Assignment.
Reproduce the entire listing exactly as written, apart from its pictures.

++++++++++++++++++++

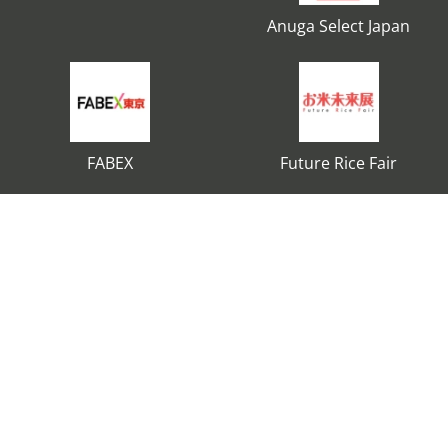
Anuga Select Japan
FABEX
Future Rice Fair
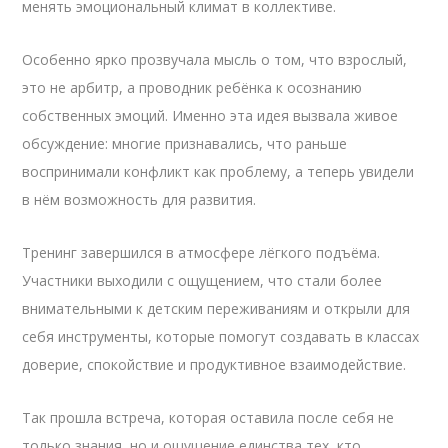
менять эмоциональный климат в коллективе.
Особенно ярко прозвучала мысль о том, что взрослый,
это не арбитр, а проводник ребёнка к осознанию
собственных эмоций. Именно эта идея вызвала живое
обсуждение: многие признавались, что раньше
воспринимали конфликт как проблему, а теперь увидели
в нём возможность для развития.
Тренинг завершился в атмосфере лёгкого подъёма.
Участники выходили с ощущением, что стали более
внимательными к детским переживаниям и открыли для
себя инструменты, которые помогут создавать в классах
доверие, спокойствие и продуктивное взаимодействие.
Так прошла встреча, которая оставила после себя не
только знания, но и ощущение единства тех, кто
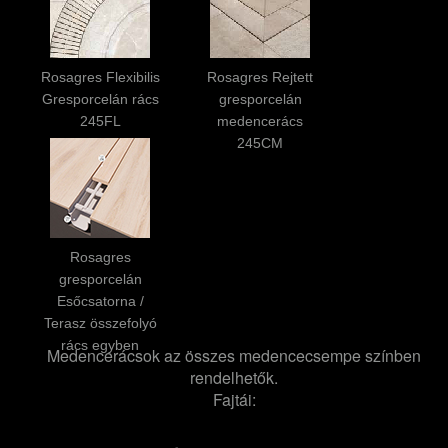
Rosagres Flexibilis
Rosagres Rejtett
Gresporcelán rács
gresporcelán
245FL
medencerács
245CM
Rosagres
gresporcelán
Esőcsatorna /
Terasz összefolyó
rács egyben
Medencerácsok az összes medencecsempe színben
rendelhetők.
Fajtái:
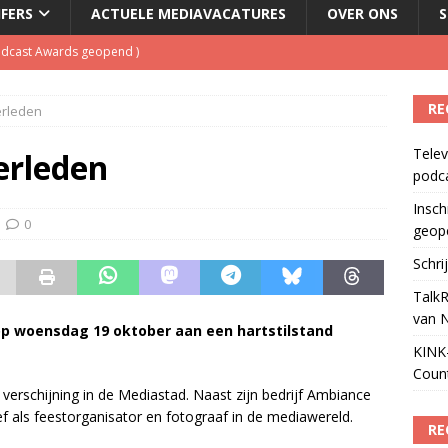
JFERS
ACTUELE MEDIAVACATURES
OVER ONS
S
Podcast Awards geopend
)
kbuis.nl Nieuwsbrief
)
tuele nieuwspodcast van Nederland
)
RE
erleden
 lanceert Jolene Country Radio
)
Telev
erleden
ls apparaat voor podcasts
)
podc
Insch
0
geop
Schri
TalkR
van 
op woensdag 19 oktober aan een hartstilstand
KINK-
Coun
erschijning in de Mediastad. Naast zijn bedrijf Ambiance
 als feestorganisator en fotograaf in de mediawereld.
RE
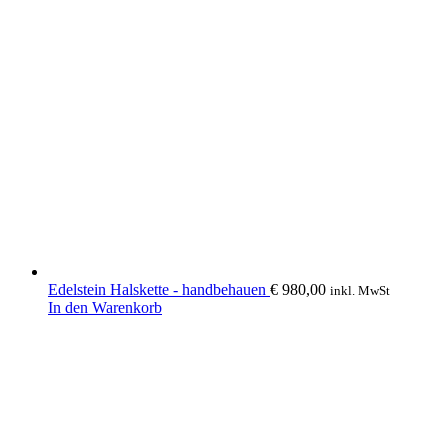
Edelstein Halskette - handbehauen
€
980,00
inkl. MwSt
In den Warenkorb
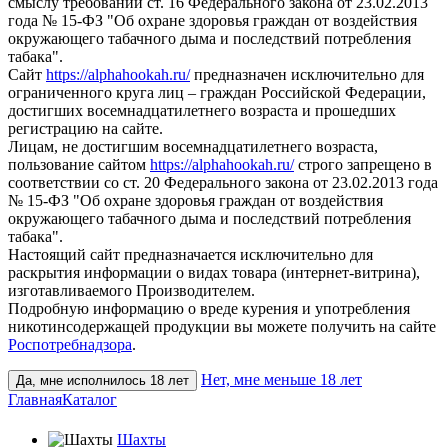
смыслу требований ст. 16 Федерального закона от 23.02.2013
года № 15-ФЗ "Об охране здоровья граждан от воздействия
окружающего табачного дыма и последствий потребления
табака".
Сайт
https://alphahookah.ru/
предназначен исключительно для
ограниченного круга лиц – граждан Российской Федерации,
достигших восемнадцатилетнего возраста и прошедших
регистрацию на сайте.
Лицам, не достигшим восемнадцатилетнего возраста,
пользование сайтом
https://alphahookah.ru/
строго запрещено в
соответствии со ст. 20 Федерального закона от 23.02.2013 года
№ 15-ФЗ "Об охране здоровья граждан от воздействия
окружающего табачного дыма и последствий потребления
табака".
Настоящий сайт предназначается исключительно для
раскрытия информации о видах товара (интернет-витрина),
изготавливаемого Производителем.
Подробную информацию о вреде курения и употребления
никотинсодержащей продукции вы можете получить на сайте
Роспотребнадзора
.
Нет, мне меньше 18 лет
Да, мне исполнилось 18 лет
Главная
Каталог
Шахты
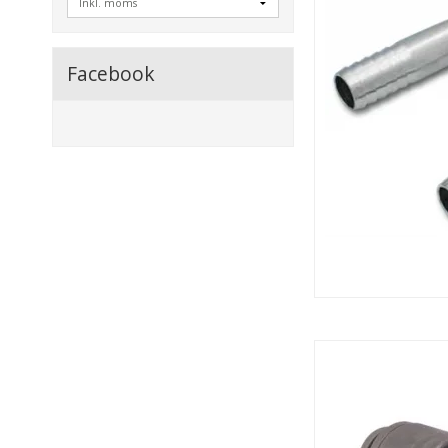
Facebook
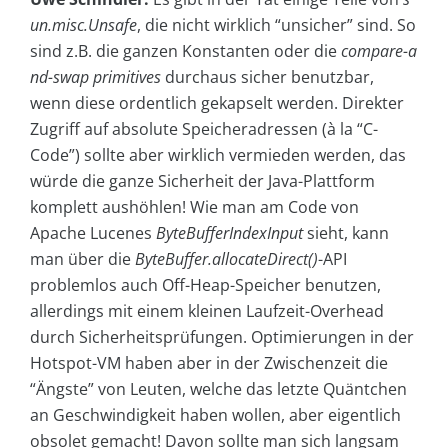
un.misc.Unsafe
, die nicht wirklich “unsicher” sind. So
sind z.B. die ganzen Konstanten oder die
compare-a
nd-swap primitives
durchaus sicher benutzbar,
wenn diese ordentlich gekapselt werden. Direkter
Zugriff auf absolute Speicheradressen (à la “C-
Code”) sollte aber wirklich vermieden werden, das
würde die ganze Sicherheit der Java-Plattform
komplett aushöhlen! Wie man am Code von
Apache Lucenes
ByteBufferIndexInput
sieht, kann
man über die
ByteBuffer.allocateDirect()
-API
problemlos auch Off-Heap-Speicher benutzen,
allerdings mit einem kleinen Laufzeit-Overhead
durch Sicherheitsprüfungen. Optimierungen in der
Hotspot-VM haben aber in der Zwischenzeit die
“Ängste” von Leuten, welche das letzte Quäntchen
an Geschwindigkeit haben wollen, aber eigentlich
obsolet gemacht! Davon sollte man sich langsam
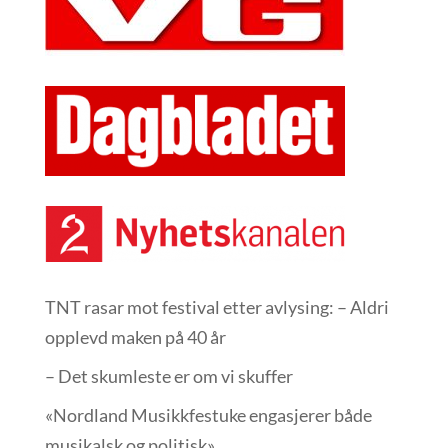
TNT rasar mot festival etter avlysing: – Aldri
opplevd maken på 40 år
– Det skumleste er om vi skuffer
«Nordland Musikkfest­uke engasjerer både
musikalsk og politisk»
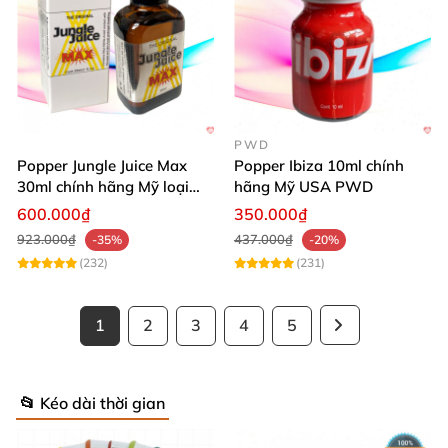
PWD
Popper Jungle Juice Max
Popper Ibiza 10ml chính
30ml chính hãng Mỹ loại
hãng Mỹ USA PWD
mạnh cho Top Bot
600.000₫
350.000₫
923.000₫
437.000₫
-35%
-20%
(232)
(231)
1
2
3
4
5
📂 Kéo dài thời gian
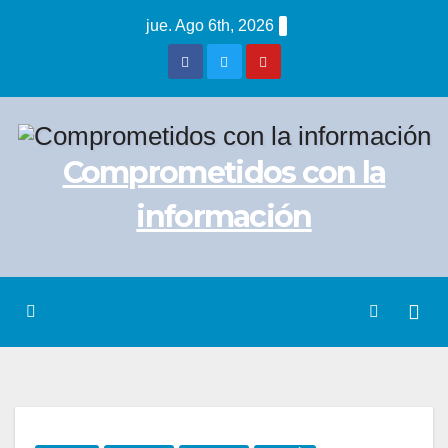
Saltar
jue. Ago 6th, 2026
al
contenido
Comprometidos con la
información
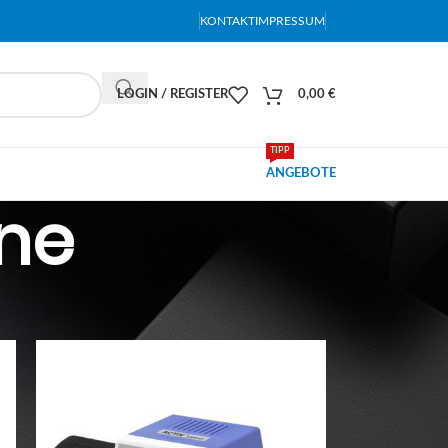
KONTAKT
IMPRESSUM
LOGIN / REGISTER
0,00
€
TIPP
ANGEBOTE
ne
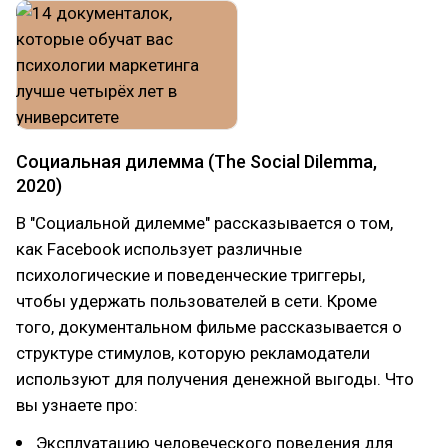
Социальная дилемма (The Social Dilemma,
2020)
В "Социальной дилемме" рассказывается о том,
как Facebook использует различные
психологические и поведенческие триггеры,
чтобы удержать пользователей в сети. Кроме
того, документальном фильме рассказывается о
структуре стимулов, которую рекламодатели
используют для получения денежной выгоды. Что
вы узнаете про:
Эксплуатацию человеческого поведения для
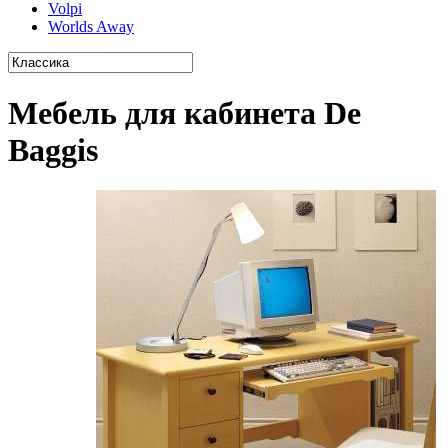
Volpi
Worlds Away
Мебель для кабинета De
Baggis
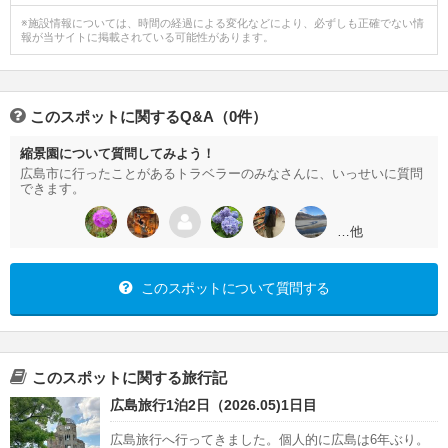
※施設情報については、時間の経過による変化などにより、必ずしも正確でない情
報が当サイトに掲載されている可能性があります。
このスポットに関するQ&A（0件）
縮景園について質問してみよう！
広島市に行ったことがあるトラベラーのみなさんに、いっせいに質問
できます。
…他
このスポットについて質問する
このスポットに関する旅行記
広島旅行1泊2日（2026.05)1日目
広島旅行へ行ってきました。個人的に広島は6年ぶり。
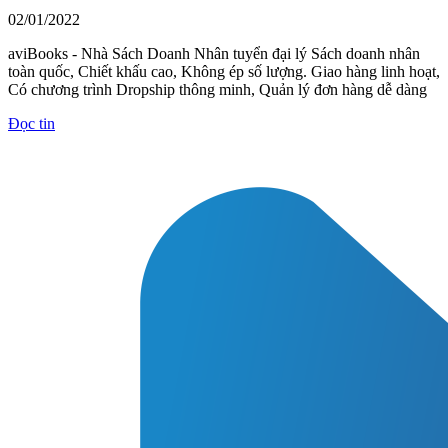
02/01/2022
aviBooks - Nhà Sách Doanh Nhân tuyển đại lý Sách doanh nhân
toàn quốc, Chiết khấu cao, Không ép số lượng. Giao hàng linh hoạt,
Có chương trình Dropship thông minh, Quản lý đơn hàng dễ dàng
Đọc tin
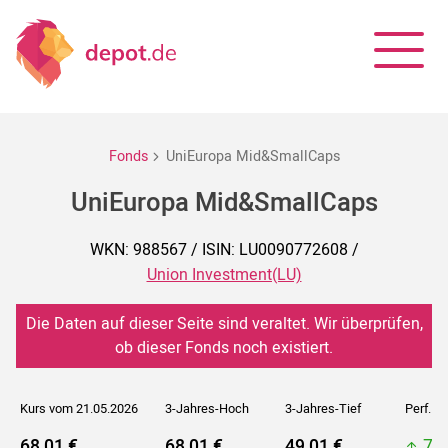
Fonds
UniEuropa Mid&SmallCaps
UniEuropa Mid&SmallCaps
WKN: 988567 / ISIN: LU0090772608 /
Union Investment(LU)
Die Daten auf dieser Seite sind veraltet. Wir überprüfen,
ob dieser Fonds noch existiert.
Kurs vom 21.05.2026
3-Jahres-Hoch
3-Jahres-Tief
Perf. 5J
68,01 €
68,01 €
49,01 €
70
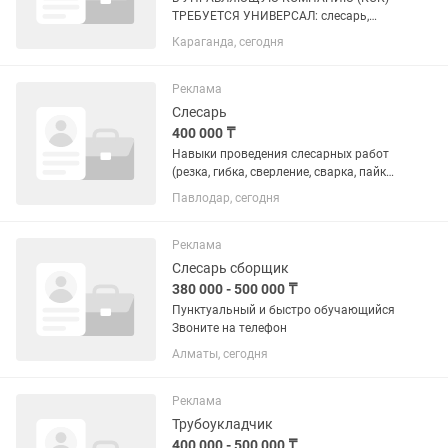
ТРЕБУЕТСЯ УНИВЕРСАЛ: слесарь,
сантехник и электрик в одном лице
Караганда, сегодня
Обязанности: — Обслуживание жилых
комплексов (новостройки) —
Выполнение сантехнических,
Реклама
слесарных и...
Слесарь
400 000 ₸
Навыки проведения слесарных работ
(резка, гибка, сверление, сварка, пайка)
Умение проводить диагностику,
Павлодар, сегодня
разборку ,ремонт и сборку
грузоподъемных механизмов и
оборудования для производства...
Реклама
Слесарь сборщик
380 000 - 500 000 ₸
Пунктуальный и быстро обучающийся
Звоните на телефон
Алматы, сегодня
Реклама
Трубоукладчик
400 000 - 500 000 ₸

++++++++++++++++++++

Result for this exercise.
Anuga Select Japan
FABEX
Future Rice Fair
менять эмоциональный климат в коллективе.
Особенно ярко прозвучала мысль о том, что взрослый,
это не арбитр, а проводник ребёнка к осознанию
собственных эмоций. Именно эта идея вызвала живое
обсуждение: многие признавались, что раньше
воспринимали конфликт как проблему, а теперь увидели
в нём возможность для развития.
Тренинг завершился в атмосфере лёгкого подъёма.
Участники выходили с ощущением, что стали более
внимательными к детским переживаниям и открыли для
себя инструменты, которые помогут создавать в классах
доверие, спокойствие и продуктивное взаимодействие.
Так прошла встреча, которая оставила после себя не
только знания, но и ощущение единства тех, кто
Rosagres Flexibilis
Rosagres Rejtett
Gresporcelán rács
gresporcelán
245FL
medencerács
245CM
Rosagres
gresporcelán
Esőcsatorna /
Terasz összefolyó
rács egyben
Medencerácsok az összes medencecsempe színben
rendelhetők.
Fajtái:
JFERS
ACTUELE MEDIAVACATURES
OVER ONS
S
Podcast Awards geopend
)
kbuis.nl Nieuwsbrief
)
tuele nieuwspodcast van Nederland
)
RE
erleden
 lanceert Jolene Country Radio
)
Telev
erleden
ls apparaat voor podcasts
)
podc
Insch
0
geop
Schri
TalkR
van 
op woensdag 19 oktober aan een hartstilstand
KINK-
Coun
erschijning in de Mediastad. Naast zijn bedrijf Ambiance
 als feestorganisator en fotograaf in de mediawereld.
RE
Edelstein Halskette - handbehauen
€
980,00
inkl. MwSt
In den Warenkorb
смыслу требований ст. 16 Федерального закона от 23.02.2013
года № 15-ФЗ "Об охране здоровья граждан от воздействия
окружающего табачного дыма и последствий потребления
табака".
Сайт
https://alphahookah.ru/
предназначен исключительно для
ограниченного круга лиц – граждан Российской Федерации,
достигших восемнадцатилетнего возраста и прошедших
регистрацию на сайте.
Лицам, не достигшим восемнадцатилетнего возраста,
пользование сайтом
https://alphahookah.ru/
строго запрещено в
соответствии со ст. 20 Федерального закона от 23.02.2013 года
№ 15-ФЗ "Об охране здоровья граждан от воздействия
окружающего табачного дыма и последствий потребления
табака".
Настоящий сайт предназначается исключительно для
раскрытия информации о видах товара (интернет-витрина),
изготавливаемого Производителем.
Подробную информацию о вреде курения и употребления
никотинсодержащей продукции вы можете получить на сайте
Роспотребнадзора
.
Нет, мне меньше 18 лет
Да, мне исполнилось 18 лет
Главная
Каталог
Шахты
Facebook
un.misc.Unsafe
, die nicht wirklich “unsicher” sind. So
sind z.B. die ganzen Konstanten oder die
compare-a
nd-swap primitives
durchaus sicher benutzbar,
wenn diese ordentlich gekapselt werden. Direkter
Zugriff auf absolute Speicheradressen (à la “C-
Code”) sollte aber wirklich vermieden werden, das
würde die ganze Sicherheit der Java-Plattform
komplett aushöhlen! Wie man am Code von
Apache Lucenes
ByteBufferIndexInput
sieht, kann
man über die
ByteBuffer.allocateDirect()
-API
problemlos auch Off-Heap-Speicher benutzen,
allerdings mit einem kleinen Laufzeit-Overhead
durch Sicherheitsprüfungen. Optimierungen in der
Hotspot-VM haben aber in der Zwischenzeit die
“Ängste” von Leuten, welche das letzte Quäntchen
an Geschwindigkeit haben wollen, aber eigentlich
obsolet gemacht! Davon sollte man sich langsam
TNT rasar mot festival etter avlysing: – Aldri
opplevd maken på 40 år
– Det skumleste er om vi skuffer
«Nordland Musikkfest­uke engasjerer både
musikalsk og politisk»
PWD
Popper Jungle Juice Max
Popper Ibiza 10ml chính
30ml chính hãng Mỹ loại
hãng Mỹ USA PWD
mạnh cho Top Bot
600.000₫
350.000₫
923.000₫
437.000₫
-35%
-20%
(232)
(231)
1
2
3
4
5
📂 Kéo dài thời gian
Saltar
jue. Ago 6th, 2026
al
contenido
Comprometidos con la
información
KONTAKT
IMPRESSUM
LOGIN / REGISTER
0,00
€
TIPP
ANGEBOTE
ne
Социальная дилемма (The Social Dilemma,
2020)
В "Социальной дилемме" рассказывается о том,
как Facebook использует различные
психологические и поведенческие триггеры,
чтобы удержать пользователей в сети. Кроме
того, документальном фильме рассказывается о
структуре стимулов, которую рекламодатели
используют для получения денежной выгоды. Что
вы узнаете про:
Эксплуатацию человеческого поведения для
Volpi
Worlds Away
Мебель для кабинета De
Baggis
※施設情報については、時間の経過による変化などにより、必ずしも正確でない情
報が当サイトに掲載されている可能性があります。
このスポットに関するQ&A（0件）
縮景園について質問してみよう！
広島市に行ったことがあるトラベラーのみなさんに、いっせいに質問
できます。
…他
このスポットについて質問する
このスポットに関する旅行記
広島旅行1泊2日（2026.05)1日目
広島旅行へ行ってきました。個人的に広島は6年ぶり。
02/01/2022
aviBooks - Nhà Sách Doanh Nhân tuyển đại lý Sách doanh nhân
toàn quốc, Chiết khấu cao, Không ép số lượng. Giao hàng linh hoạt,
Có chương trình Dropship thông minh, Quản lý đơn hàng dễ dàng
Đọc tin
Fonds
UniEuropa Mid&SmallCaps
UniEuropa Mid&SmallCaps
WKN: 988567 / ISIN: LU0090772608 /
Union Investment(LU)
Die Daten auf dieser Seite sind veraltet. Wir überprüfen,
ob dieser Fonds noch existiert.
Kurs vom 21.05.2026
3-Jahres-Hoch
3-Jahres-Tief
Perf. 5J
68,01 €
68,01 €
49,01 €
70
ТРЕБУЕТСЯ УНИВЕРСАЛ: слесарь,
сантехник и электрик в одном лице
Караганда, сегодня
Обязанности: — Обслуживание жилых
комплексов (новостройки) —
Выполнение сантехнических,
Реклама
слесарных и...
Слесарь
400 000 ₸
Навыки проведения слесарных работ
(резка, гибка, сверление, сварка, пайка)
Умение проводить диагностику,
Павлодар, сегодня
разборку ,ремонт и сборку
грузоподъемных механизмов и
оборудования для производства...
Реклама
Слесарь сборщик
380 000 - 500 000 ₸
Пунктуальный и быстро обучающийся
Звоните на телефон
Алматы, сегодня
Реклама
Трубоукладчик
400 000 - 500 000 ₸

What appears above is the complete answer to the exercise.